In so far as relevant, this provision reads as follows:
“In the determination of his civil rights and obligations ... everyone is entitled to a ... hearing within a reasonable time by [a] ... tribunal ...”
14. The Government argued that the applicant himself had contributed to the protraction of the proceedings. He had not initially submitted a complete claim, a precondition for setting the date for the first hearing. Further, he had submitted wholly unsubstantiated motions for exclusion on two occasions. Notwithstanding these events, the proceedings had lasted only three years and four months before two court instances, which could not be considered an unreasonably long period.
15. The Court reiterates that the reasonableness of the length of proceedings must be assessed in the light of the circumstances of the case and with reference to the following criteria: the complexity of the case, the conduct of the applicant and the relevant authorities and what was at stake for the applicant in the dispute (see, among many other authorities, Frydlender v. France [GC], no. 30979/96, § 43, ECHR 2000-VII).

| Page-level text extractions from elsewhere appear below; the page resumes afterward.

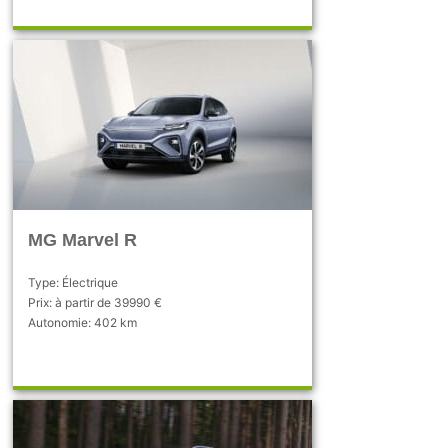
MG Marvel R
Type: Électrique
Prix: à partir de 39990 €
Autonomie: 402 km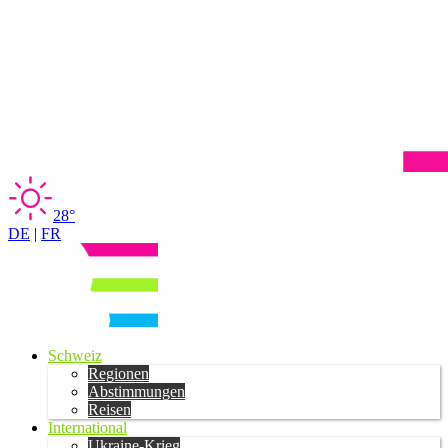
28°
DE
|
FR
Schweiz
Regionen
Abstimmungen
Reisen
International
Ukraine-Krieg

16. The period to be taken into consideration began on 28 January 2008, when the applicant brought his civil action against his employer (see paragraph 4 above), and ended on 31 August 2011 (see paragraph 11 above), when the second-instance court’s decision was served on the applicant. The proceedings thus lasted three years and seven months for two levels of jurisdiction. The Court is of the opinion that this period is not sufficiently lengthy to justify a finding that there has been a violation of the reasonable time requirement enshrined in Article 6 § 1 of the Convention, even taking into account what was at stake for the applicant.
17. The Court further notes that the applicant submitted a complete statement of claim only on 21 March 2008, two months after lodging an incomplete one (see paragraph 4 above). He subsequently submitted a motion to exclude the presiding judge of the panel and another one to exclude the competent court (see paragraphs 7 and 8 above). Both motions were declared unfounded. The Court reiterates that applicants cannot be blamed for taking full advantage of the resources and tools afforded by national law in the defence of their interests (see Kolomiyets v. Russia, no. 76835/01, § 29, 22 February 2007). Nonetheless, the applicant’s conduct, in itself legitimate, constitutes an objective fact which cannot be attributed to the respondent State, and which must be taken into account for the purpose of determining whether or not the reasonable time referred to in Article 6 § 1 has been exceeded (see Eckle v. Germany, 15 July 1982, § 82, Series A no. 51, and Sociedade de Construções Martins & Vieira, Lda. and Others v. Portugal, nos. 56637/10 and 4 others, § 48, 30 October 2014). In the Court’s view, in the present case the applicant did contribute to the prolongation of the case. Further, having regard to the appeal proceedings, where the Budapest High Court held two closed sessions and the Budapest Court of Appeal was called upon to examine some procedural aspects of the case (see paragraph 10 above), the Court concludes that there has not been significant inactivity imputable to the courts.
18. Under these circumstances, the Court cannot decipher any appearance of violation of Article 6 § 1 of the Convention. It follows that the application must be rejected as manifestly ill-founded, pursuant to Article 35 §§ 3 (a) and 4 of the Convention.
For these reasons, the Court, unanimously,
Declares the application inadmissible.
Done in English and notified in writing on 28 September 2017.